I’m A Grown-Ass Woman Who Cares About Zayn

As his first solo album, Mind of Mine, drops, Anne T. Donahue unpacks why Zayn Malik matters to the over-25 set and if he's maybe, just maybe, the new Justin Timberlake

Zayn Malik


When Zayn Malik abandoned the good ship 1D exactly one year ago, the Internet exploded. Fans took to Twitter to express their sorrows, conspiracy theorists (hi!) spewed non-facts supporting a narrative that painted Zayn as anything from a tired young man to a pop hero forced to compromise himself for the sake of Simon Cowell’s approval, and real talk was had about who could possibly hit the high note in “You and I” going forward. (Answer: Liam. Crisis averted.)

But now, with Zayn’s solo career underway, any doubts about his professional future have been silenced. Especially thanks to the success of his first single, “PILLOWTALK,” and the most recent jam, “Befour,” which capitalizes on his impressive vocal range and his obvious understanding of what we—as human beings—want to sing and dance to.
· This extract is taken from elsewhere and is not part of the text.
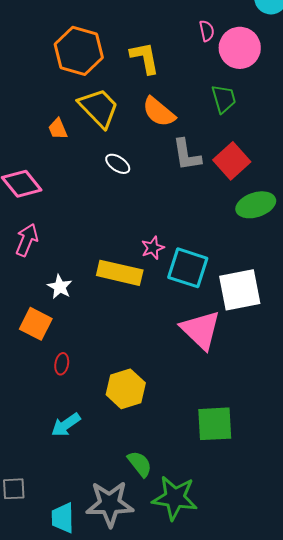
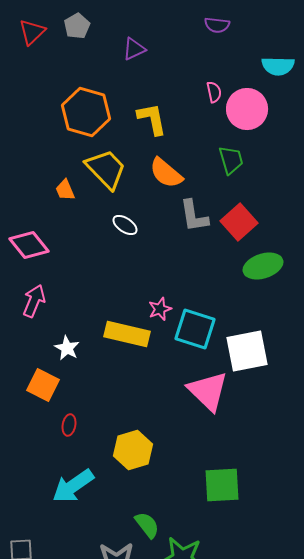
cyan arrow: (66, 425) -> (73, 486), size x1.4

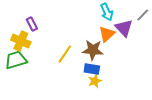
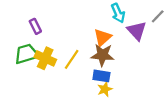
orange triangle: (107, 34) -> (103, 37), moved
yellow cross: (21, 41) -> (45, 58), moved
green trapezoid: (16, 60) -> (26, 54), moved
Even though we shouldn’t care. At 23, Zayn is a wee baby child. He’s Leonardo DiCaprio’s age upon the release of Titanic. He’s a former boy band member who was once targeted to tween and teen audiences, yet we (as grown-ass women) still care about him to the point of cranking his tunes at parties and blasting it from open windows on long car rides. Which I think is not just a testament to how good pop transcends age and demographics, but reflective of our thirst to get in on the ground floor of something special.



When Justin Timberlake dropped Justified in 2002, the Internet was a shadow of what it is now. We barely knew he’d left *NSYNC—we believed hiatuses were real—and we were taken with his transition from boy band frontman (sorry, JC) to Pharrell Williams collaborator. But, unlike Zayn’s 1D departure, we didn’t see Justin’s evolution as it was happening. Instead, we saw the emergence of the new True Pop Prince™ without any signs or signals, mainly because we didn’t have social media to document said signs and signals. Instead, we got “Like I Love You,” a slew of fedoras and no more *NSYNC, without any real answers.
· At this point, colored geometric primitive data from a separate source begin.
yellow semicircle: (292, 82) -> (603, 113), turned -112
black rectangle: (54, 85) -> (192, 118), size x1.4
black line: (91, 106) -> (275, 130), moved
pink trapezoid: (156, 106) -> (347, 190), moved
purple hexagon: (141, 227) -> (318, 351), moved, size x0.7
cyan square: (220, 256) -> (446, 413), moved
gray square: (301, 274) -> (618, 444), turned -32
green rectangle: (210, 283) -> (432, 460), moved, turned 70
So Zayn is our second chance; our means of following a pop star whose displeasure with his original band was documented in real-time. We saw him opt out of a morning TV appearance at the close of 2014. We noticed his absence from select shows at the start of 2015. And then he left, leaving a trail of personal development in his wake. Zayn is our chance to better understand the J.T. breakout and any/all solo stars who came before, and he is the vessel through which we can communicate with younger generations who remind us of ourselves, way back in 2002.

And he can hit one hell of a high note, let me tell you.